The first question that interpreters get asked is, "But why would a deaf person go to a concert?" They think it's a silly question, but everyone asks it.
Going to a concert is partly about hearing the songs. It is equally about the costumes, the spectacle, the pulsing, the convulsing - the sticky, claustrophobic mass of humanity. When you consider this, it makes perfect sense that deaf people go to concerts.
But someone still needs to interpret the words.
In the upstairs computer room of her house in Riverdale, Traci Ison ponders the metaphorical question that freaky teens and worried parents have been asking for two years, but this time in a very literal way. How do you interpret Lady Gaga?
Here is the lyric:
"Come on now, this beat is sick. I wanna take a ride on your disco stick."
Here is the problem:
1. There is no ideal translation for the word "disco" in this circumstance.
2. The word Ison might normally sign for "stick" generally refers to what would snap off of a tree branch.
Thus, if the sentence is translated word-for-word from English to its corresponding signs, the resulting phrase could come across as something like, "I want to ride on the twig of John Travolta's dance moves."
Lady Gaga's "Love Game" is metaphorical, but exactly how metaphorical is it? Is the tone coy? Callous? Flirty? Dirty?
There is the added complication that Lady Gaga sometimes makes her own gesture when she performs "Love Game," and as it happens, that gesture does have a sign language translation.
"Lady Gaga's gesture means masturbation," Ison says matter-of-factly. (But doesn't everything, with Lady Gaga?)
Ison has a smooth cap of blond hair, big eyes, a wide smile. She is a CODA - a Child of a Deaf Adult - and she is the interpreter who has been assigned to work Lady Gaga's Monster Ball Tour at Verizon Center.
She has asked her interpreter friends how they would handle what shall now be referred to as the Disco Stick Problem. "One suggested I do this," Ison says - mimicking an aggressive hip thrust. But that solution seemed more vulgar than the playful lyrics implied.
All of this would be easier if she knew more about her audience - how well they spoke American Sign Language, how well they spoke Gaga - but interpreters at performing arts gigs rarely know their audiences until they arrive at the show.
Ison rewinds the song on her iPod and listens again.
Over in Germantown, Jon Bon Jovi is presenting similar problems for Traci Randolph.
"The pictures in the shadows," she says. "Do you think that's literal?"

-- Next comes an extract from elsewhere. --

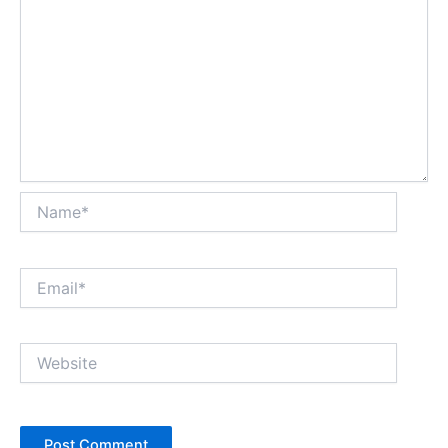
Name*
Email*
Website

She is sitting at her dining-room table, Skyping with her interpreting partner, Liz Leitch, who lives in Richmond. Leitch will drive up to Washington for the Bon Jovi show a few days later. In front of Randolph: a pile of printouts containing the lyrics for everything the singer has been performing on his latest tour. After each stop, Randolph Googles his latest set list to see what he's switched up. For weeks, she has been breathing Bon Jovi. When she is not working her day job, she is Livin' on a Prayer. These puns invade her e-mails. She can't help it.
"So," Randolph says, " 'There's only pictures hung in the shadows left there to look at you.' Is that literal? Am I literally picturing someone in a den," surrounded by portraits?
"They could be memories," Leitch offers.
Randolph experimentally tries out signs for "memories." Would these be good memories? Bad ones? The song is, after all, called "Runaway."
"Sometimes," Randolph says, "I'll do words on the mouth," to provide the literal translation, but the signs paired with it will be more conceptual.
She is a fan of Bon Jovi. Has been listening to him for 20 years. The job of an interpreter, however, requires a whole other level of attention to detail - an intricate dissection of every single word, with the knowledge that the interpreter's understandings of the song are going to inform or define other people's understandings of the song.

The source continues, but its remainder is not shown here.